There is a huge crossover between people analytics and employee listening. At its heart, employee listening draws on all forms of employee data. People analytics teams, therefore, have a significant role to play in helping organizations to move to a mature employee listening model.

Insight222’s 2022 People Analytics Trends report found that in organizations where people analytics functions are not responsible for employee listening, only 46% have a clearly defined employee listening strategy. This number jumps to 69% for organizations where people analytics does take charge of employee listening.

Surveys, performance reviews, and other forms of employee listening all have their part to play in this story. But leading with a people analytics approach to employee listening requires companies to explore, and use, all channels of employee data, be it qualitative or quantitative.

Data on everything from meeting times to in-office attendance, and from daily pulse surveys to formal channels for complaints and whistleblowing can all come together. By continually gathering a diverse range of insights, people analytics teams can ensure every HR and business decision, day-to-day rather than on a one-off basis, is informed by employee listening.

"There's a lot of different directions that you could go in terms of gathering information. You could scrape data off the internet. You can run focus groups, whether they are formal or informal, in-person or online, or through different vendors,” says Gebhardt.

At Citi, he has worked to mature employee listening practices, including its annual census, called the Voice of Employee or VOE.

“I took a look at all the questions we asked and areas of importance within previous surveys and considered, how does that tie back to business strategy?” he says. “We came up with a new survey, tying each question to strategy so HR and business leaders can see how each relates to the direction that Citi is going.”

Aside from improving people analytics capabilities and establishing clear links to business strategy, Browne encourages organizations to invest more resources in developing the listening capabilities of people managers. “It’s better to teach people leaders the power of listening to their team,” he says. “It would eliminate problems, friction, and misunderstandings, and people would get more context to perform.”

How to socialize employee listening data & insights

The pace of change organizations now experience means speed is essential. Information from an engagement survey in Q1, in isolation, will be outdated six months later.

"Let's ask the right question at the right time to the right people and deliver those results quickly," says Gebhardt. "And then have a solid communication plan on what each person gets out of this, offering an example of what’s been done.”

A crucial step in creating a mature employee listening strategy is therefore the velocity at which information can be disseminated throughout the organization. The role of people analytics is not to be a one-off resource but to be an input into decision-making across the organization. Periodic data collection and centralized insights no longer cut the mustard.

Browne encourages companies to build “listening to your employees” into the expectations of anyone responsible for others. “You shouldn’t be managing or leading others if you’re not willing to give them your time and attention,” he comments.

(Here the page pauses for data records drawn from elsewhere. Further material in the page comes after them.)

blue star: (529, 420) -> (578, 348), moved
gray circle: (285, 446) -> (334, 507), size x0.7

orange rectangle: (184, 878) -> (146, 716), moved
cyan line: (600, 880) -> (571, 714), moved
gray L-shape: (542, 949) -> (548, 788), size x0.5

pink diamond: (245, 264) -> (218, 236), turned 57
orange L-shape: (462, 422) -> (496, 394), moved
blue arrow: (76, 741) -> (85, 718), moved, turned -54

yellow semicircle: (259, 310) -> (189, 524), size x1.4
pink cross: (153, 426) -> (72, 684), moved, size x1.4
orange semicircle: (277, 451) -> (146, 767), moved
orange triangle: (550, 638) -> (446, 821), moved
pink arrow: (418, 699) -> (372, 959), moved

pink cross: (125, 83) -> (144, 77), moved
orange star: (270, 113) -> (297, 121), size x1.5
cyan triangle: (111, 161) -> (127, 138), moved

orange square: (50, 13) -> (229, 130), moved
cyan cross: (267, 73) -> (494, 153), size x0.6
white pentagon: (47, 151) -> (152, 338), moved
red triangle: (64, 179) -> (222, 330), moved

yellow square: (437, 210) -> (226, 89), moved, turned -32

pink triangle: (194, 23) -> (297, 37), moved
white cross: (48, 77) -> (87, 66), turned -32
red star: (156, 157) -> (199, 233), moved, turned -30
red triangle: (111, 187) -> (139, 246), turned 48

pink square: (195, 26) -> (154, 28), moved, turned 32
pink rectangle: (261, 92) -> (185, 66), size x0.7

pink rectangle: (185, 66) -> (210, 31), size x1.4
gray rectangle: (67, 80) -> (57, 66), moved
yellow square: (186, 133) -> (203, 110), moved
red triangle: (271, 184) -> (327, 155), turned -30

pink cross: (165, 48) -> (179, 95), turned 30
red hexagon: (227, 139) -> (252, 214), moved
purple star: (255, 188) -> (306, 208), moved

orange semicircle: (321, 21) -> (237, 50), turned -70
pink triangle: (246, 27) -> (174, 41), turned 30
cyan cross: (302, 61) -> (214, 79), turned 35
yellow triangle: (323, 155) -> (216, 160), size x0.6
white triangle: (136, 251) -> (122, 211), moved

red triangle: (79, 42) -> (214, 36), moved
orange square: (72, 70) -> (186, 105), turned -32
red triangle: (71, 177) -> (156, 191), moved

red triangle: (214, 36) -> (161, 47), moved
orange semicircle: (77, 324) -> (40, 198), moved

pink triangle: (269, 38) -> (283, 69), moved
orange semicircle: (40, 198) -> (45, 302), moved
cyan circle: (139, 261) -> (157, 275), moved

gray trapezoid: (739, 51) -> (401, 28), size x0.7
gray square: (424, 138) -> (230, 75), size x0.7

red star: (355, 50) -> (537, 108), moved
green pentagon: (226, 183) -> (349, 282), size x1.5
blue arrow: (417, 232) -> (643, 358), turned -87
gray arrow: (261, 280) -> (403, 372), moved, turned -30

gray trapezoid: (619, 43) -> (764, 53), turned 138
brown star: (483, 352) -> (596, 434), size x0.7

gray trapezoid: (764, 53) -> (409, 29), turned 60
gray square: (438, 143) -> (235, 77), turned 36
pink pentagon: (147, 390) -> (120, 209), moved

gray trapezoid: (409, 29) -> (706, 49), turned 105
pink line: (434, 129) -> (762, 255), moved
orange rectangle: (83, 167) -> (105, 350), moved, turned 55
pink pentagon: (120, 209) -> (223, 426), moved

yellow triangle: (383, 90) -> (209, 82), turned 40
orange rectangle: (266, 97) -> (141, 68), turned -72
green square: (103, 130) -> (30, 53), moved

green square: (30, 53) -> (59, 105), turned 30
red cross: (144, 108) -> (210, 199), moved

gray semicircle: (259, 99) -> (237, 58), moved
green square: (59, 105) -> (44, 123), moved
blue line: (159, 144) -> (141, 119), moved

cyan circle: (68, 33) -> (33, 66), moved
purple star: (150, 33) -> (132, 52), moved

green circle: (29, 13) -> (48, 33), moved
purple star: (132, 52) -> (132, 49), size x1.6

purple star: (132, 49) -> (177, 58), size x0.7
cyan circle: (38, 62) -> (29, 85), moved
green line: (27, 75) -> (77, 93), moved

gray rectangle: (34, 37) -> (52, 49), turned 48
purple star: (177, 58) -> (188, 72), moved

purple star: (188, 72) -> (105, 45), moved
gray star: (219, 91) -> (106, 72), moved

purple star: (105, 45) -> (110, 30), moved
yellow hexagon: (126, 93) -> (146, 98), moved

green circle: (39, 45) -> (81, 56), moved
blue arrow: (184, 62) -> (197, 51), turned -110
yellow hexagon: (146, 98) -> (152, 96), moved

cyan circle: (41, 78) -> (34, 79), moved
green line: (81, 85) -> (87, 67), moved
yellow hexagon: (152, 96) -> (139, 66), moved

However, this task is more strategic than most think and isn’t being done in most companies.

“We should take the approach of performing through our people, not in spite of them,” Browne continues. “People-first cultures and workplaces will drive better results because they are based on relationships and not just task completion.”

To reach true maturity, this will require a shift in HR operating model toward something that is far more data-driven and business-led. It may be pragmatic to start with a single team, division, or group.

How could insights from employees on their team – or from across the organization – improve their work? What decisions are team leaders making day-to-day that could be better informed by real-time feedback from their employees?

Once structural and cultural changes to decision-making have been proven, it becomes easier to scale across the organization, and more realistic to become a company like Citi or La Rosa’s that thrives on insights from employee listening.